Prabowo Sapa Media Asing di Kampanye Akbar Dengan Bahasa Inggris, Ini Artinya

sammy
Prabowo Sapa Media Asing di Kampanye Akbar Dengan Bahasa Inggris, Ini Artinya
Prabowo Subianto saat berorasi dalam kampanye akbar di SUGBK

Jakarta, HanTer - Selain dihadiri media local, kampanye akbar calon presiden dan wakil presiden nomor urut 02, Prabowo-Sandiaga di Stadion Gelora Bung Karno (GBK) pada Minggu (7/4), juga dihadiri media asing. Prabowo yang dikenal cukup sensitif dengan media, pada saat kampanye akbar menyapa media asing dan Indonesia dengan cara unik dan berbeda. Awalnya, Prabowo menyapa media dari Indonesia yang sudah menyorot dia sejak subuh.

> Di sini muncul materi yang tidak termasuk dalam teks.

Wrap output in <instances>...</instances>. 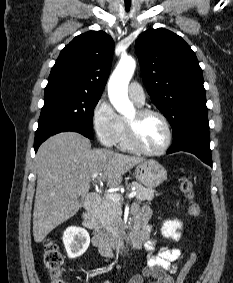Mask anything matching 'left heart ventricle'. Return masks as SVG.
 Instances as JSON below:
<instances>
[{"mask_svg": "<svg viewBox=\"0 0 233 283\" xmlns=\"http://www.w3.org/2000/svg\"><path fill=\"white\" fill-rule=\"evenodd\" d=\"M136 111L127 120H134ZM138 139L149 150L160 149L167 140V130L163 121L154 115L143 118L138 124Z\"/></svg>", "mask_w": 233, "mask_h": 283, "instance_id": "left-heart-ventricle-1", "label": "left heart ventricle"}]
</instances>
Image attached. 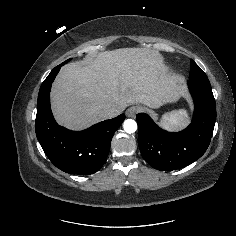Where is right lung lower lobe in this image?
Listing matches in <instances>:
<instances>
[{
	"instance_id": "98d812e1",
	"label": "right lung lower lobe",
	"mask_w": 236,
	"mask_h": 236,
	"mask_svg": "<svg viewBox=\"0 0 236 236\" xmlns=\"http://www.w3.org/2000/svg\"><path fill=\"white\" fill-rule=\"evenodd\" d=\"M63 65L56 66L40 87L35 121L36 136L45 154L57 168L69 174H93L106 162L111 139L124 121L125 114L83 131H71L59 126L50 108V89Z\"/></svg>"
}]
</instances>
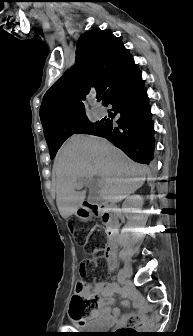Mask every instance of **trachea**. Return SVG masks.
<instances>
[{
  "mask_svg": "<svg viewBox=\"0 0 193 336\" xmlns=\"http://www.w3.org/2000/svg\"><path fill=\"white\" fill-rule=\"evenodd\" d=\"M97 100L100 101L101 100V95L100 94H97Z\"/></svg>",
  "mask_w": 193,
  "mask_h": 336,
  "instance_id": "1",
  "label": "trachea"
}]
</instances>
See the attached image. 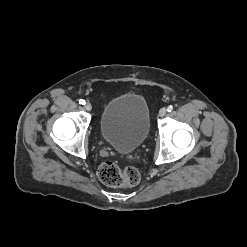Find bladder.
<instances>
[{
  "label": "bladder",
  "mask_w": 247,
  "mask_h": 247,
  "mask_svg": "<svg viewBox=\"0 0 247 247\" xmlns=\"http://www.w3.org/2000/svg\"><path fill=\"white\" fill-rule=\"evenodd\" d=\"M150 130L149 107L143 96L126 93L110 100L101 113L103 139L120 153L136 150Z\"/></svg>",
  "instance_id": "obj_1"
}]
</instances>
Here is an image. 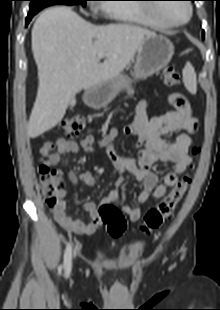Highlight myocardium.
I'll list each match as a JSON object with an SVG mask.
<instances>
[{"label":"myocardium","instance_id":"1","mask_svg":"<svg viewBox=\"0 0 220 310\" xmlns=\"http://www.w3.org/2000/svg\"><path fill=\"white\" fill-rule=\"evenodd\" d=\"M184 5L187 8L188 14H187V17L181 21H171L167 18H164L158 14L157 9H148V12L153 18L160 21L167 27H179V26L186 24L192 16V6L190 4H184Z\"/></svg>","mask_w":220,"mask_h":310}]
</instances>
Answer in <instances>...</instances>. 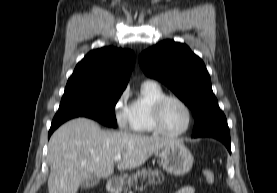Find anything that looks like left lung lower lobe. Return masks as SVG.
Listing matches in <instances>:
<instances>
[{
	"label": "left lung lower lobe",
	"mask_w": 277,
	"mask_h": 193,
	"mask_svg": "<svg viewBox=\"0 0 277 193\" xmlns=\"http://www.w3.org/2000/svg\"><path fill=\"white\" fill-rule=\"evenodd\" d=\"M193 137H212L220 140L227 147L228 151L231 153V140H230V131L226 122H221L216 125H213L197 134H194Z\"/></svg>",
	"instance_id": "0a47b994"
}]
</instances>
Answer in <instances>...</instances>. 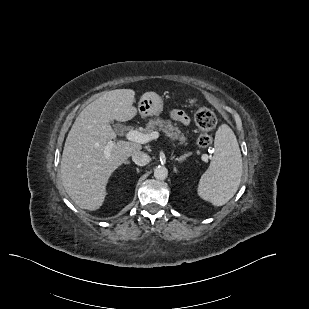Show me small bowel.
I'll return each instance as SVG.
<instances>
[{"label":"small bowel","instance_id":"obj_1","mask_svg":"<svg viewBox=\"0 0 309 309\" xmlns=\"http://www.w3.org/2000/svg\"><path fill=\"white\" fill-rule=\"evenodd\" d=\"M172 117L173 119H175L176 121L180 122L183 125L189 124L188 116L181 110H173Z\"/></svg>","mask_w":309,"mask_h":309}]
</instances>
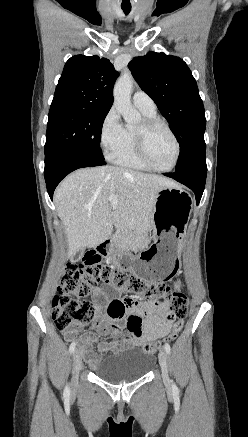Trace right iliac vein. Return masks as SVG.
Returning <instances> with one entry per match:
<instances>
[{
  "label": "right iliac vein",
  "mask_w": 248,
  "mask_h": 437,
  "mask_svg": "<svg viewBox=\"0 0 248 437\" xmlns=\"http://www.w3.org/2000/svg\"><path fill=\"white\" fill-rule=\"evenodd\" d=\"M83 352L80 348L76 349L73 353V379L72 384L75 386L78 382L79 371L81 368Z\"/></svg>",
  "instance_id": "63e3f726"
}]
</instances>
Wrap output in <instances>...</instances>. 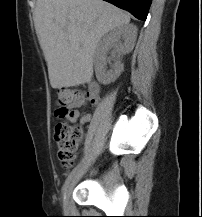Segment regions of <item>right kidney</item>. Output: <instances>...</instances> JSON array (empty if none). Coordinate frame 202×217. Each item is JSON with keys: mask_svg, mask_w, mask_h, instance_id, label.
Returning a JSON list of instances; mask_svg holds the SVG:
<instances>
[{"mask_svg": "<svg viewBox=\"0 0 202 217\" xmlns=\"http://www.w3.org/2000/svg\"><path fill=\"white\" fill-rule=\"evenodd\" d=\"M137 38V28L133 24H126L112 29L98 43L95 52V73L98 81L103 85L114 82L123 71L121 56L133 50ZM110 49L111 57H107ZM113 60L107 70V62Z\"/></svg>", "mask_w": 202, "mask_h": 217, "instance_id": "right-kidney-1", "label": "right kidney"}]
</instances>
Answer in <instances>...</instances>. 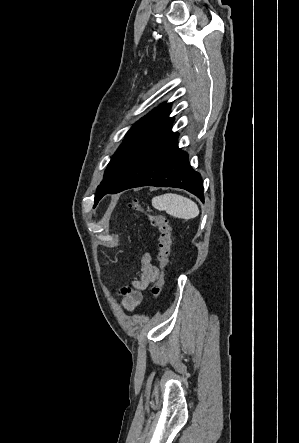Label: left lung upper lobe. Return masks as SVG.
<instances>
[{"mask_svg": "<svg viewBox=\"0 0 299 443\" xmlns=\"http://www.w3.org/2000/svg\"><path fill=\"white\" fill-rule=\"evenodd\" d=\"M169 113L170 104L163 103L130 128L123 143L111 158L103 181L97 188L95 202L136 162L172 134L173 118H169Z\"/></svg>", "mask_w": 299, "mask_h": 443, "instance_id": "obj_1", "label": "left lung upper lobe"}]
</instances>
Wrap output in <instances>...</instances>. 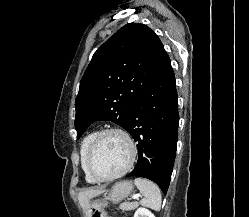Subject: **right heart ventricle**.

"Eh kamera TV, jangan ambil gue terus. Ini lho yang dari jauh-jauh," kata Prabowo kepada beberapa media yang sudah menyorot dari kejauhan.

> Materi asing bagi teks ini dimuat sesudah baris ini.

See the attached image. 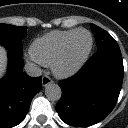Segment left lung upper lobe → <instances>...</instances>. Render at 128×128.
Segmentation results:
<instances>
[{
	"mask_svg": "<svg viewBox=\"0 0 128 128\" xmlns=\"http://www.w3.org/2000/svg\"><path fill=\"white\" fill-rule=\"evenodd\" d=\"M91 29L96 39L97 51L105 47L118 46L117 42L113 39V37L102 28L91 24Z\"/></svg>",
	"mask_w": 128,
	"mask_h": 128,
	"instance_id": "1",
	"label": "left lung upper lobe"
}]
</instances>
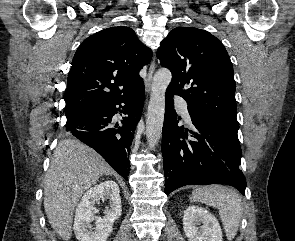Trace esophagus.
<instances>
[{"mask_svg":"<svg viewBox=\"0 0 295 241\" xmlns=\"http://www.w3.org/2000/svg\"><path fill=\"white\" fill-rule=\"evenodd\" d=\"M155 68H156L155 61H152L150 68H149V73H148V78H147V83H146V91L147 92H150V90H151V83H152V78H153Z\"/></svg>","mask_w":295,"mask_h":241,"instance_id":"obj_1","label":"esophagus"}]
</instances>
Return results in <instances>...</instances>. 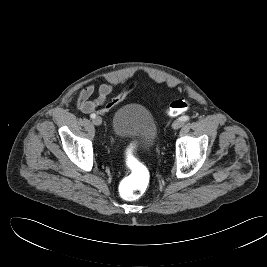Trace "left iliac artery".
<instances>
[{
    "mask_svg": "<svg viewBox=\"0 0 267 267\" xmlns=\"http://www.w3.org/2000/svg\"><path fill=\"white\" fill-rule=\"evenodd\" d=\"M179 119L182 121H189L190 117L185 115V116L180 117Z\"/></svg>",
    "mask_w": 267,
    "mask_h": 267,
    "instance_id": "left-iliac-artery-1",
    "label": "left iliac artery"
}]
</instances>
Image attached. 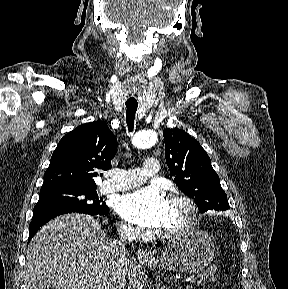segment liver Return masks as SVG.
<instances>
[{
	"mask_svg": "<svg viewBox=\"0 0 288 289\" xmlns=\"http://www.w3.org/2000/svg\"><path fill=\"white\" fill-rule=\"evenodd\" d=\"M110 242L92 216L71 213L54 218L29 243L28 289H94L97 274L110 260ZM129 263L127 259L118 287L125 284Z\"/></svg>",
	"mask_w": 288,
	"mask_h": 289,
	"instance_id": "1",
	"label": "liver"
}]
</instances>
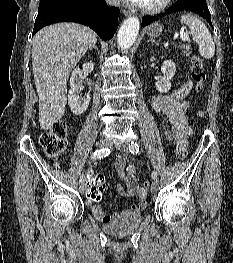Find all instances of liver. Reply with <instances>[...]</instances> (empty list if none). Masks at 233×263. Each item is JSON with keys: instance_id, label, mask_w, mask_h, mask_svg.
<instances>
[{"instance_id": "6515ba94", "label": "liver", "mask_w": 233, "mask_h": 263, "mask_svg": "<svg viewBox=\"0 0 233 263\" xmlns=\"http://www.w3.org/2000/svg\"><path fill=\"white\" fill-rule=\"evenodd\" d=\"M96 41L93 30L76 23L49 25L34 36L32 67L43 130L51 129L65 114L70 72Z\"/></svg>"}]
</instances>
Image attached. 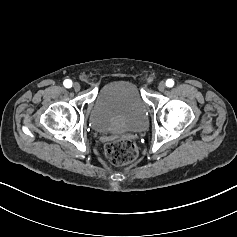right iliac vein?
Returning a JSON list of instances; mask_svg holds the SVG:
<instances>
[{
  "label": "right iliac vein",
  "instance_id": "obj_1",
  "mask_svg": "<svg viewBox=\"0 0 237 237\" xmlns=\"http://www.w3.org/2000/svg\"><path fill=\"white\" fill-rule=\"evenodd\" d=\"M73 88H74V90H75L76 92H78V91L80 90L81 86H80L79 83H74V84H73Z\"/></svg>",
  "mask_w": 237,
  "mask_h": 237
}]
</instances>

"Jangan-jangan kamera ini ngambilin gue, nunggu Prabowo salah omong, nanti dia pelintir," kata Prabowo. "Gue gak salah omong aja dia pelintir," lanjut Prabowo lagi.

Kemudian, Prabowo menyinggung tentang pemberitaan salah satu media televisi terkait kampanye di Padang. Pemberitaan itu menyebutkan bahwa Prabowo ditinggal oleh pendukungnya di Padang, saat tengah berorasi.

"Aku bicara aja di Padang, Sumatera Barat, ratusan ribu, aku gak bisa keluar dari lapangan. Dibilang, Prabowo ditinggal pendukung-pendukungnya. Lo tau gak TV mana itu?" sindir Prabowo.

Usai menyapa media dari Indonesia, di tengah orasi Prabowo kembali menyapa media. Namun, kali ini media asing yang disapa dengan pengucapan bahasa Inggris yang lancar.

"Ada wartawan asing di situ," ujar Prabowo sambil menunjuk wartawan di sisi kirinya.

"Hello foreign correspondent. Do you listen to what the Indonesian people say? They don't want to be cheated again," ucap Prabowo kepada media asing.

Lalu, Prabowo bertanya kepada pendukungnya apakah tahu arti dari kalimat yang baru saja ia katakan.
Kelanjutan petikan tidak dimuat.